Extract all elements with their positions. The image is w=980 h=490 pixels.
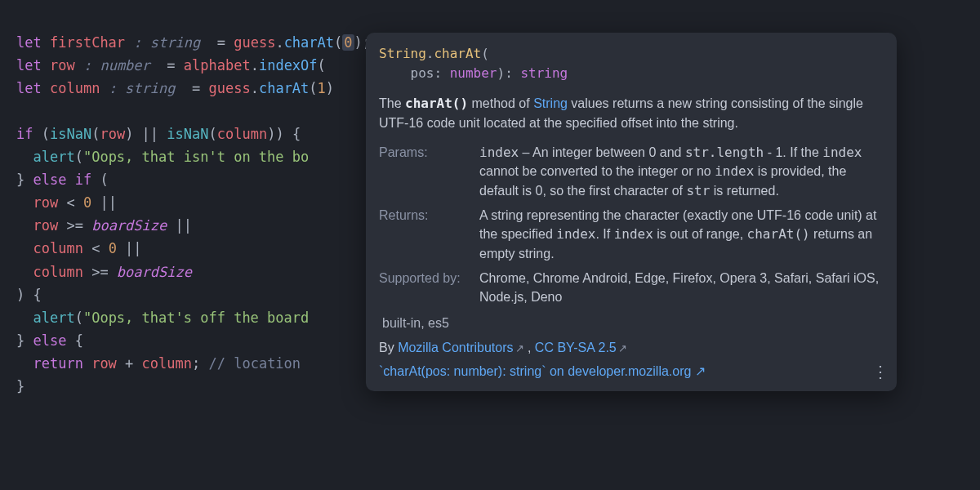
doc-tags: built-in, es5 bbox=[382, 314, 884, 333]
type-annot: : string bbox=[133, 34, 200, 51]
doc-description: The charAt() method of String values ret… bbox=[379, 94, 884, 132]
link-contributors[interactable]: Mozilla Contributors bbox=[398, 341, 513, 354]
comment: // location bbox=[208, 355, 301, 372]
link-license[interactable]: CC BY-SA 2.5 bbox=[535, 341, 617, 354]
link-mdn[interactable]: `charAt(pos: number): string` on develop… bbox=[379, 362, 884, 381]
doc-attribution: By Mozilla Contributors↗ , CC BY-SA 2.5↗ bbox=[379, 338, 884, 358]
external-icon: ↗ bbox=[618, 342, 627, 354]
doc-returns: Returns: A string representing the chara… bbox=[379, 206, 884, 264]
more-menu-button[interactable]: ⋮ bbox=[872, 360, 889, 385]
signature: String.charAt( pos: number): string bbox=[379, 44, 884, 82]
call-charAt: charAt bbox=[284, 34, 334, 51]
external-icon: ↗ bbox=[515, 342, 524, 354]
var-firstChar: firstChar bbox=[50, 34, 125, 51]
doc-params: Params: index – An integer between 0 and… bbox=[379, 143, 884, 201]
link-string[interactable]: String bbox=[533, 96, 568, 110]
external-icon: ↗ bbox=[695, 364, 706, 378]
keyword-let: let bbox=[16, 34, 42, 51]
active-arg: 0 bbox=[342, 34, 354, 51]
doc-supported: Supported by: Chrome, Chrome Android, Ed… bbox=[379, 269, 884, 307]
signature-help-popup: String.charAt( pos: number): string The … bbox=[366, 33, 897, 391]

- **Work to complete**: Which lines of the data include the string "link"? Find them and copy each one.

- **Response area**:
link-contributors[interactable]: Mozilla Contributors bbox=[398, 341, 513, 354]
link-license[interactable]: CC BY-SA 2.5 bbox=[535, 341, 617, 354]
link-mdn[interactable]: `charAt(pos: number): string` on develop… bbox=[379, 362, 884, 381]
link-string[interactable]: String bbox=[533, 96, 568, 110]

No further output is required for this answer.